For Kawhi Leonard, there are no pregame secret handshakes, just an extended claw for his teammates to slap.

When he’s feeling spicy, he’ll raise it up for a simple high-five. But in the second half of Game 5 on Friday night inside the NBA bubble, Leonard drove to the baseline, hung and hit a tough jumper. After he took that hand and pounded his chest, right over his heart, three times. Later, after drilling a three to put the Clippers up 13, Leonard even pumped that massive right fist.

So when a reporter asked Leonard about his numbers — his 36 points and typical havoc-creation on defense — he wasn’t interested.


This one was important.

“I’m just trying to win the basketball game,” Leonard said shortly, even by his standards, after the 111-105 defeat. “Next question please.”

The Clippers are going to need to move on with the same determination after squandering a 16-point lead and the chance to eliminate Denver.

Given a chance to make history, the Clippers instead gave life to the idea they might repeat it with a 111-105 loss to the Nuggets on Friday night.

Sept. 11, 2020

Leonard hit half of his 24 shots, including five from deep, he made all seven of his free throws and grabbed nine rebounds to go with four assists, three steals and even more deflections.

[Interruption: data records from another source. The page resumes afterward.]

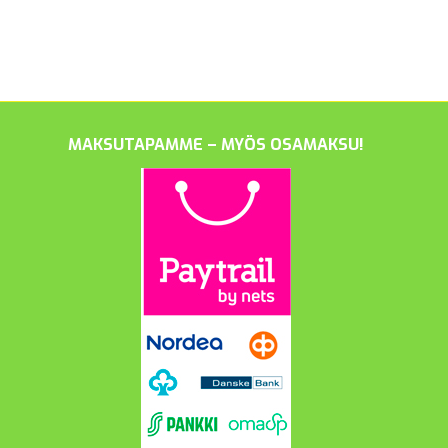
MAKSUTAPAMME – MYÖS OSAMAKSU!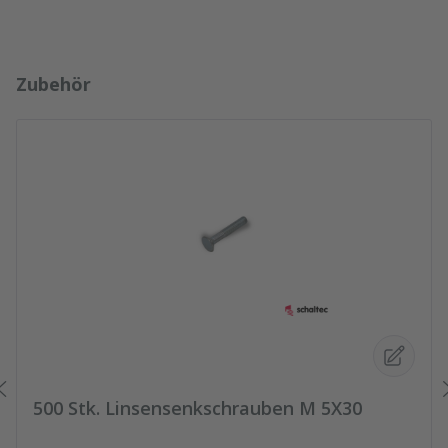
Produktgalerie überspringen
Zubehör
500 Stk. Linsensenkschrauben M 5X30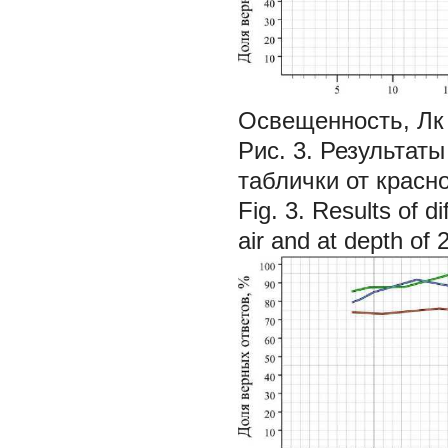
Освещенность, Лк
Рис. 3. Результа
таблички от красн
Fig. 3. Results of d
air and at depth of 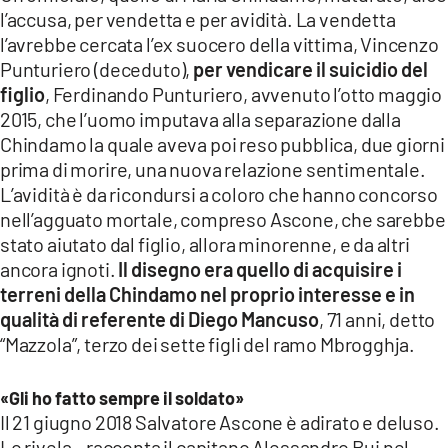
l’accusa, per vendetta e per avidità. La vendetta
l’avrebbe cercata l’ex suocero della vittima, Vincenzo
Punturiero (deceduto),
per vendicare il suicidio del
figlio
, Ferdinando Punturiero, avvenuto l’otto maggio
2015, che l’uomo imputava alla separazione dalla
Chindamo la quale aveva poi reso pubblica, due giorni
prima di morire, una nuova relazione sentimentale.
L’avidità è da ricondursi a coloro che hanno concorso
nell’agguato mortale, compreso Ascone, che sarebbe
stato aiutato dal figlio, allora minorenne, e da altri
ancora ignoti.
Il disegno era quello di acquisire i
terreni della Chindamo nel proprio interesse e in
qualità di referente di Diego Mancuso
, 71 anni, detto
“Mazzola”, terzo dei sette figli del ramo Mbrogghja.
«Gli ho fatto sempre il soldato»
Il 21 giugno 2018 Salvatore Ascone è adirato e deluso.
Lo rivela – racconta il capitano Alessandro Bui nel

His intensity was there from the start of the game, looking down Nikola Jokic on the Clippers’ first possession, hesitating and looking left for just a glance before quickly rising up to hit a jumper. Then on the other end of the floor, it was Leonard reaching out to knock away a pass that would’ve found a wide-open Gary Harris for a corner three.

And later in the game after Denver surged past the Clippers, Leonard knocked down a pair of three-pointers to keep the Clippers in range.

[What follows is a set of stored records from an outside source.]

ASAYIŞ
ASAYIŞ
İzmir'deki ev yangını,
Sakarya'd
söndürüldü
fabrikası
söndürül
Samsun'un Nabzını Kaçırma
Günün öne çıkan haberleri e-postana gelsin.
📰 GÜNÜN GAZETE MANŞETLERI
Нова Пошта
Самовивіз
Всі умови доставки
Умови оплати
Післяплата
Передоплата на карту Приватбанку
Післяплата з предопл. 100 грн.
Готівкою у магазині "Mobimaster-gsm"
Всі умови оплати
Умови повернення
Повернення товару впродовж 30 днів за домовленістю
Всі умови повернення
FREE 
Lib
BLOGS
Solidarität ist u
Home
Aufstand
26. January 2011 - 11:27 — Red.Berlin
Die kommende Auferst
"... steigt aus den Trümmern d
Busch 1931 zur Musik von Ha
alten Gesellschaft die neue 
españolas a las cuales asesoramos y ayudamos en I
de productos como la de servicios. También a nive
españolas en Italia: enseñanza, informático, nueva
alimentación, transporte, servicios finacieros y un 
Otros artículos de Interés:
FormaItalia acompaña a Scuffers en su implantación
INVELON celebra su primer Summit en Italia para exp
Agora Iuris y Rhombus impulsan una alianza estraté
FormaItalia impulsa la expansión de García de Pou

Combined with Paul George, the pair scored 62 of the Clippers’ 105 points. But, they needed more.

“We need everybody,” Leonard said.

The most obvious place for it to come from would be the Clippers’ bench tandem of Lou Williams and Montrezl Harrell — a pair of players primarily on the floor because of their offense. Friday, they combined for only 10 points. In every other game this series, they’ve had at least twice that.

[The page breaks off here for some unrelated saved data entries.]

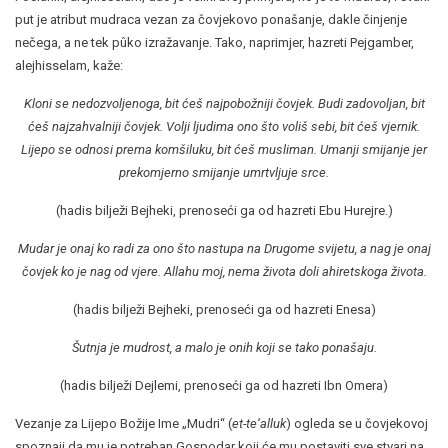
put je atribut mudraca vezan za čovjekovo ponašanje, dakle činjenje
nečega, a ne tek pûko izražavanje. Tako, naprimjer, hazreti Pejgamber,
alejhisselam, kaže:
Kloni se nedozvoljenoga, bit ćeš najpobožniji čovjek. Budi zadovoljan, bit
ćeš najzahvalniji čovjek. Volji ljudima ono što voliš sebi, bit ćeš vjernik.
Lijepo se odnosi prema komšiluku, bit ćeš musliman. Umanji smijanje jer
prekomjerno smijanje umrtvljuje srce.
(hadis bilježi Bejheki, prenoseći ga od hazreti Ebu Hurejre.)
Mudar je onaj ko radi za ono što nastupa na Drugome svijetu, a nag je onaj
čovjek ko je nag od vjere. Allahu moj, nema života doli ahiretskoga života.
(hadis bilježi Bejheki, prenoseći ga od hazreti Enesa)
Šutnja je mudrost, a malo je onih koji se tako ponašaju.
(hadis bilježi Dejlemi, prenoseći ga od hazreti Ibn Omera)
Vezanje za Lijepo Božije Ime „Mudri“ (
et-te‘alluk
) ogleda se u čovjekovoj
spoznaji da mu je potreban Gospodar koji će mu postaviti sve stvari na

Key plays from the Clippers’ 111-105 loss to the Denver Nuggets in Game 5 of their Western Conference semifinal series Friday.

Leonard’s production has been as steady as it gets this postseason with few exceptions. Of the players still playing in the bubble, no one is averaging more than his 29.8 points. The scoring’s getting done with Leonard’s trademark efficiency too. Of the 20-points-per-game scorers left in the bubble, only Anthony Davis and LeBron James are making a higher percentage of their shots.

Leonard had struggled from deep this postseason, but he even snapped out of that Friday in Game 5.

His numbers have been almost identical to last postseason, when Leonard led the Toronto Raptors to their first title. This year in Los Angeles, he’s trying to do the same.

“He’s amazing,” Clippers coach Doc Rivers said. “We couldn’t ask much more of him, honestly.”

They’ll lean on the ultra-serious, ultra-level-headed star to keep the Clippers locked in, to keep them from panicking after letting such a good chance slip through their fingers.

“He obviously is the most successful player on this team, and he’s been through these. I’ve been through these, but not to the extent he has,” George said after the loss.

“But you rally with a guy that has that experience and knows what he’s talking about. We’re an even-keel group as is. It makes it that much better that our leader is the guy we can fall back on, knowing that we’ll be all right.”